1 Introduction

General purpose Twitter sentiment analysis was introduced as a new sentiment classification task by Haldenwang and Vornberger (2015). The main difference to other popular Twitter sentiment analysis tasks – such as SemEval, Nakov et al. (2016) – lies in the omission of filtering the Twitter stream with regard to certain topics or types of messages. Hence, the data set consists of a representative sample of the public Twitter stream, which is relevant for applications such as monitoring the sentiment of individuals, regions or the general, unfiltered public Twitter stream.

Systems based on deep neural networks are prevalent in the related Twitter sentiment analysis tasks (Deriu et al. 2016, Rouvier and Favre 2016, Xu et al. 2016). Therefore, it seems reasonable to investigate their feasibility for general purpose Twitter sentiment analysis.

Acquiring a sufficient amount of manually annotated data for the training of deep neural networks to perform the aforementioned task is very labor intensive. One possibility to deal with low amounts of manually annotated data is the use of distant supervision approaches based upon emoticons as originally introduced by Pak and Paroubek (2010). Distant supervision has already successfully been used in the training process of various deep learning architectures for Twitter sentiment analysis (Severyn and Moschitti 2015, Deriu et al. 2016, Xu et al. 2016).

While noisy labels based on emoticons provide a good starting point for the training of a deep learning system, it is probably beneficial to use manually annotated training data for the specific task to achieve satisfying results.

A common approach to reduce the manual effort is active learning. Settles (2010) summarizes the idea of active learning as follow: “[...] a machine learning algorithm can achieve greater accuracy with fewer training labels if it is allowed to choose the data from which it learns [...]”. Given a large corpus of unlabeled data points, the learner may choose the samples from which it hopes to gain the most insights from. The labels of the chosen data points are queried from an oracle, in this case a human annotator. The remainder of this paper describes a study the authors conducted to assess the feasibility of various metrics for measuring the potential information gain for unlabeled samples and then choosing the samples that are to be annotated.

2 Experimental Setup

In this section we first introduce the initial deep neural network that is the starting point for all experiments and illustrate how it was parametrized.

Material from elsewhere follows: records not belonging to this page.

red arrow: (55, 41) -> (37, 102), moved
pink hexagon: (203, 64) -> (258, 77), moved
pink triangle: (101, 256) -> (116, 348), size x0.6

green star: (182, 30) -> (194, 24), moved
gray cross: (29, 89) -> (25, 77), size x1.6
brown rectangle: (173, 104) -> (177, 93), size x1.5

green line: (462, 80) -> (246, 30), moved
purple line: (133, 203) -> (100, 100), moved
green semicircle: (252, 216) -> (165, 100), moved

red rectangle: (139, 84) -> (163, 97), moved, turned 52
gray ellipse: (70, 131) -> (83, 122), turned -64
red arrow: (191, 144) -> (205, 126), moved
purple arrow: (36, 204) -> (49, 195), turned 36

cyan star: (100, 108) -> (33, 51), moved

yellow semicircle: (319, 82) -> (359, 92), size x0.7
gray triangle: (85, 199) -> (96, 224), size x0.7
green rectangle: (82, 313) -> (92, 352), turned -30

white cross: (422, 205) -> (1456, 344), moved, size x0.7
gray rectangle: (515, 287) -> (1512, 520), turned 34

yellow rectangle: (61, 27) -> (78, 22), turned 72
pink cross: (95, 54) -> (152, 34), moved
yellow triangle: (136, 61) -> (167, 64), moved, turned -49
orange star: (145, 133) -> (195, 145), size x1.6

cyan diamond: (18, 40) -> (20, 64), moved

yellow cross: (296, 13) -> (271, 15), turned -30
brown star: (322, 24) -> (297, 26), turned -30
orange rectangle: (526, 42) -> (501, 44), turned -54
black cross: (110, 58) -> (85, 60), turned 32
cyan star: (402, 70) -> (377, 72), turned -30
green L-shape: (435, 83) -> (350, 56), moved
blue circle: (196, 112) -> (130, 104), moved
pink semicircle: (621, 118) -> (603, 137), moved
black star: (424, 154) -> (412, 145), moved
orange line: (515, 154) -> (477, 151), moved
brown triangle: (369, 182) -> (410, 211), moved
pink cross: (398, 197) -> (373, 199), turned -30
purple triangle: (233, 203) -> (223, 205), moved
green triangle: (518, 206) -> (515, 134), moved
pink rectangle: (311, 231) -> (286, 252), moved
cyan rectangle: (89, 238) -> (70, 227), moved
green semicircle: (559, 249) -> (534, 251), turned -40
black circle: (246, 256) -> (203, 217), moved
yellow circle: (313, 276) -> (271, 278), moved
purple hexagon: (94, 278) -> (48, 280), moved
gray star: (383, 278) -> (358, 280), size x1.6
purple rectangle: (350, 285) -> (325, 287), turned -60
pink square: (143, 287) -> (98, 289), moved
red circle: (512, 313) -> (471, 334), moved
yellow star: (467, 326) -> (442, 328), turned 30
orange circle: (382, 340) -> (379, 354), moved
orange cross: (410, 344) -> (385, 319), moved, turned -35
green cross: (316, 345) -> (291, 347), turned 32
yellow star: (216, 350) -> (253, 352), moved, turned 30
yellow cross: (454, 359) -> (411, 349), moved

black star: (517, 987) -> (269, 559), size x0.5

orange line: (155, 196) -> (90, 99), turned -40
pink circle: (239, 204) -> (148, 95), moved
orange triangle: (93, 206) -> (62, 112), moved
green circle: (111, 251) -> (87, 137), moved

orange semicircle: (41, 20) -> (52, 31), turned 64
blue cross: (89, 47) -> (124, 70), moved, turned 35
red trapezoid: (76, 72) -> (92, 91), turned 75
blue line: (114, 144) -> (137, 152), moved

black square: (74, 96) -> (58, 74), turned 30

Secondly, the active learning strategies which are evaluated are described. Finally, the experimental procedure is presented.

2.1 Initial Deep Neural Network

The classifier used in these experiments is a convolutional neural network. Its basic architecture is described in Zhang and Wallace (2015). First, the tokenized tweet is transformed into a list of dense word embeddings. The resulting sentence matrix is then convolved with a certain set of filters of potentially varying region sizes. After that, the resulting feature maps, which are vectors describing certain “higher order features” of the tweet, activate a 1-max-pooling layer via a possibly non-linear activation function. Lastly, this pooling layer is densely connected to the output layer using softmax activation and optional dropout regularization. In contrast to Zhang and Wallace (2015), our output layer has three neurons, reflecting the fact that we want to differentiate the three classes positive, negative and uncertain.Footnote 1

All weights of the network were initialized randomly except for the embedding layer, where we used word2vec vectors (cf. Mikolov et al. (2013)) of dimension \(d = 100\) trained on a dataset of approximately 33 million tweets collected between June 2012 and August 2013 by Neubauer (2014). After some minimal preprocessingFootnote 2, this dataset contained 624, 015 unique tokens, of which we used the 200, 000 most frequent ones in the network. The parameters were chosen as follows: The model used was the skip-gram model, the window size was 5 words, the subsampling threshold was \(t = 10^{-5}\); negative sampling was used with \(k = 5\) “noise words” and we ran two iterations of the algorithm. Most of these values were recommended by Mikolov et al. (2013), where one can also find explanations for the parameters. The rest of the network’s hyperparameters was found using a search guided by the best practices laid out in Zhang and Wallace (2015): We first evaluated networks with only one region size \(r \in \{2, 3, 4, 5, 6, 8, 10\}\) and \(n \in \{50, 325, 600\}\) filters. The activation function f between the convolution and pooling layers was chosen from the set {id, tanh, RelUFootnote 3} and the dropout rate (Srivastava et al. 2014) was \(p \in \{0, 0.25, 0.5\}\).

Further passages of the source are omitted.